All of lore.kernel.org
 help / color / mirror / Atom feed
* [PATCH v2 1/1] nvme-rdma: Fix memory leak during queue allocation
@ 2017-11-12 10:12 Max Gurtovoy
  2017-11-13 19:31 ` Sagi Grimberg
  0 siblings, 1 reply; 5+ messages in thread
From: Max Gurtovoy @ 2017-11-12 10:12 UTC (permalink / raw)


In case nvme_rdma_wait_for_cm timeout expires before we get
an established or rejected event (rdma_connect succeeded) from
rdma_cm, we end up with leaking the ib transport resources for
dedicated queue. This scenario can easily reproduced using traffic
test during port toggling.
Also, in order to protect from parallel ib queue destruction, that
may be invoked from different context's, introduce new flag that
stands for transport readiness. While we're here, protect also against
a situation that we can receive rdma_cm events during ib queue destruction.

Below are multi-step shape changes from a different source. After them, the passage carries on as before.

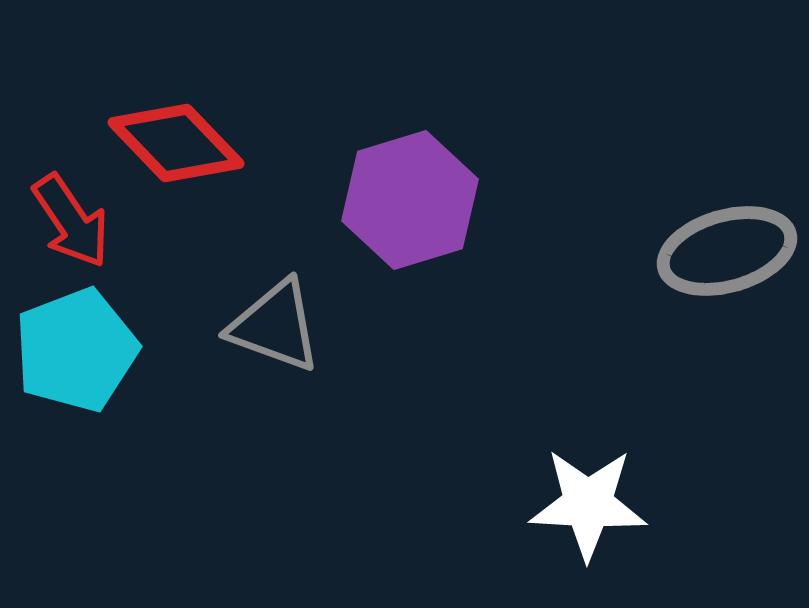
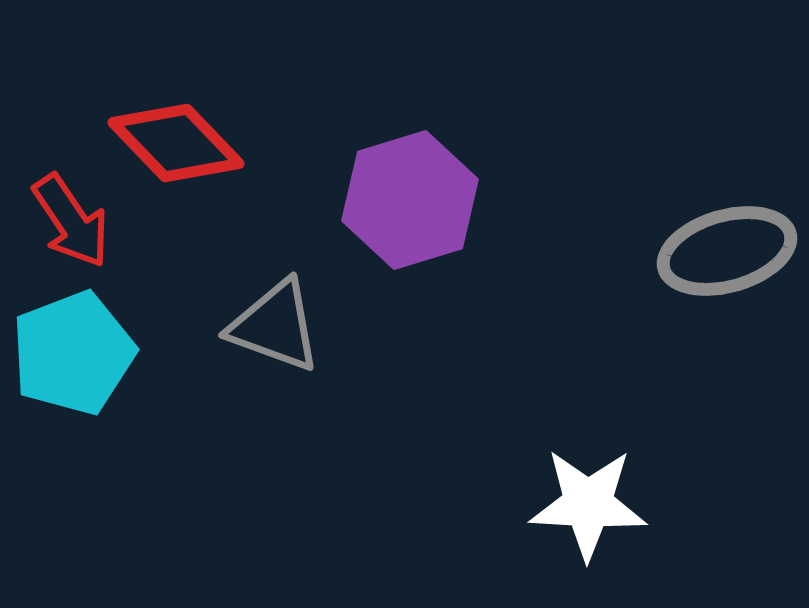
cyan pentagon: moved 3 px left, 3 px down
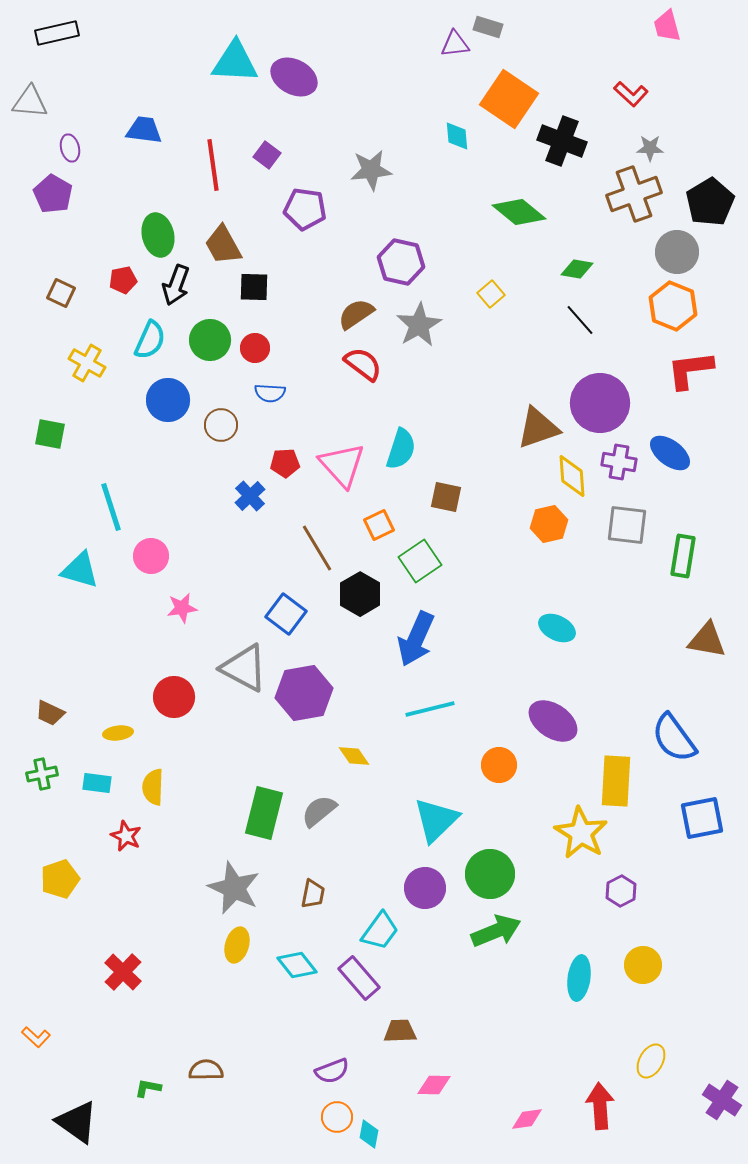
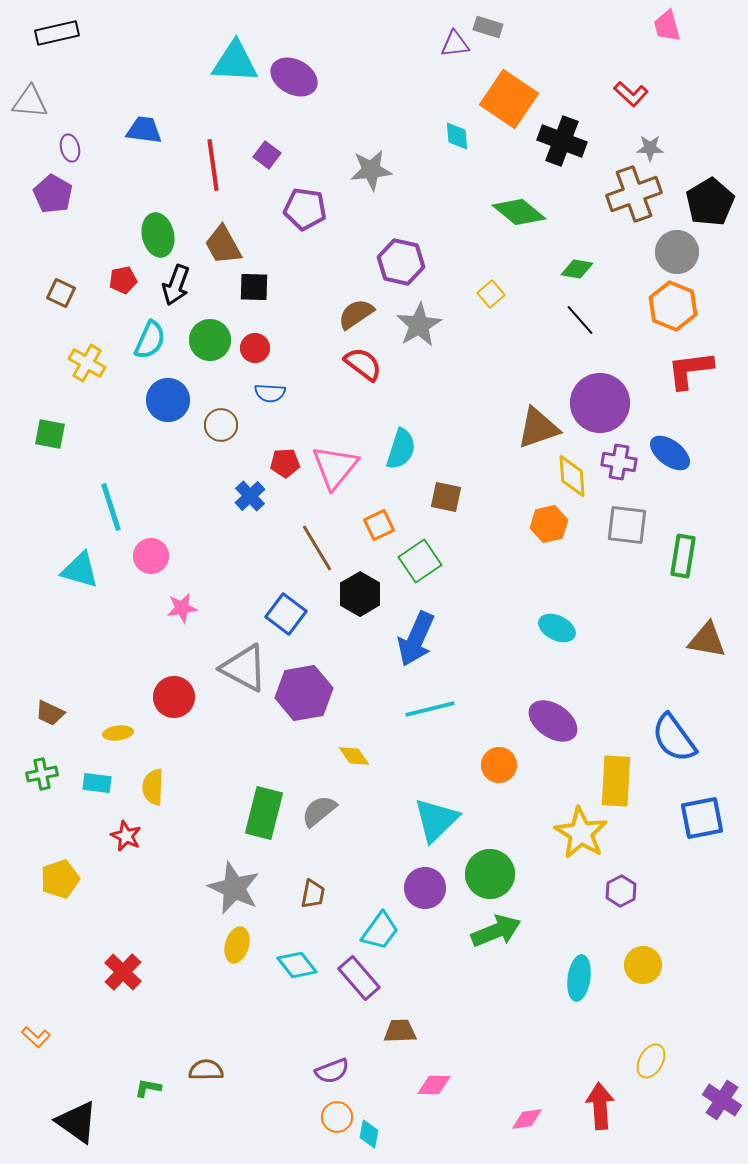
pink triangle at (342, 465): moved 7 px left, 2 px down; rotated 21 degrees clockwise
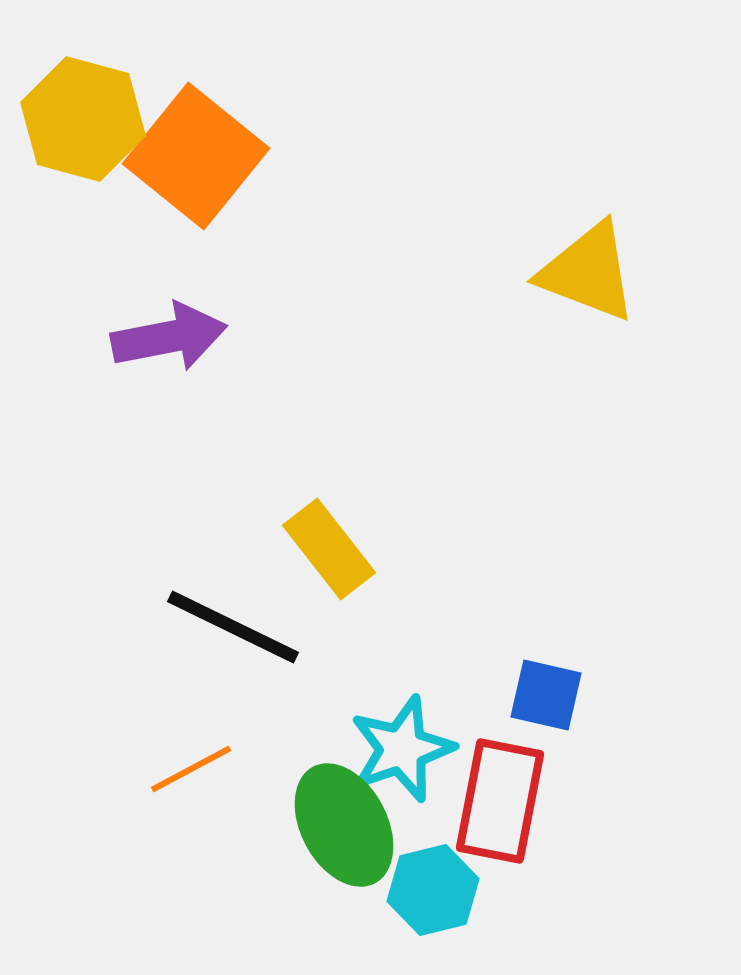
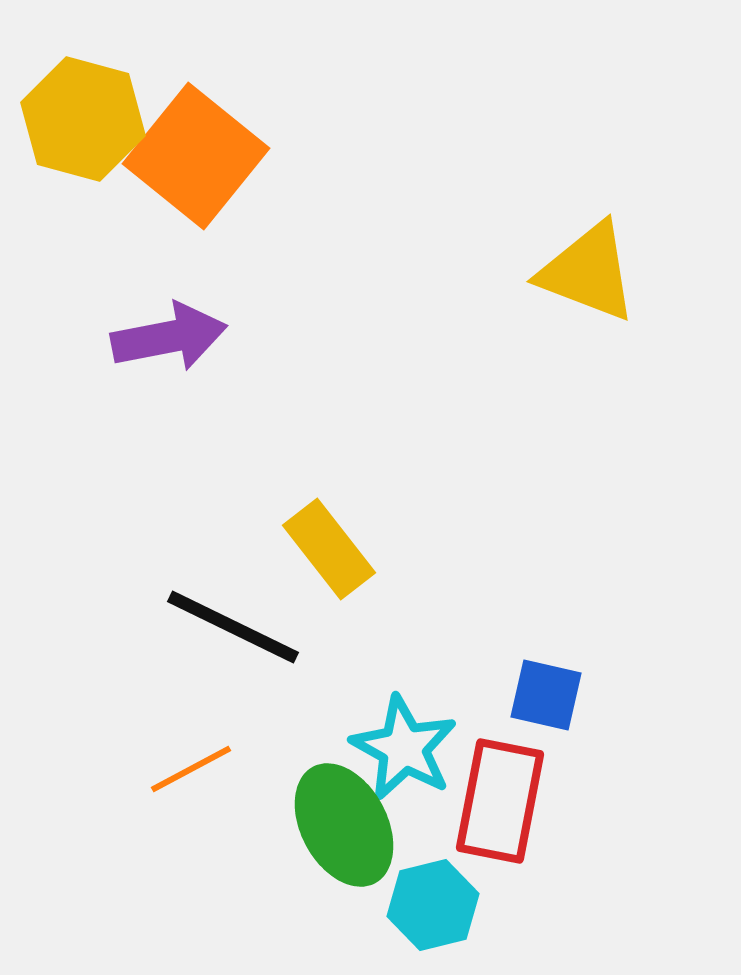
cyan star: moved 2 px right, 1 px up; rotated 24 degrees counterclockwise
cyan hexagon: moved 15 px down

Signed-off-by: Max Gurtovoy <maxg at mellanox.com>
---

Changes from v1:
 - added new queue flag bit NVME_RDMA_Q_TR_READY to avoid parallel destruction
 - guarantee that cm_id destroyed before ib queue resources (from Sagi)
 - rebase over nvme-4.15

---
 drivers/nvme/host/rdma.c | 20 +++++++++++++++-----
 1 file changed, 15 insertions(+), 5 deletions(-)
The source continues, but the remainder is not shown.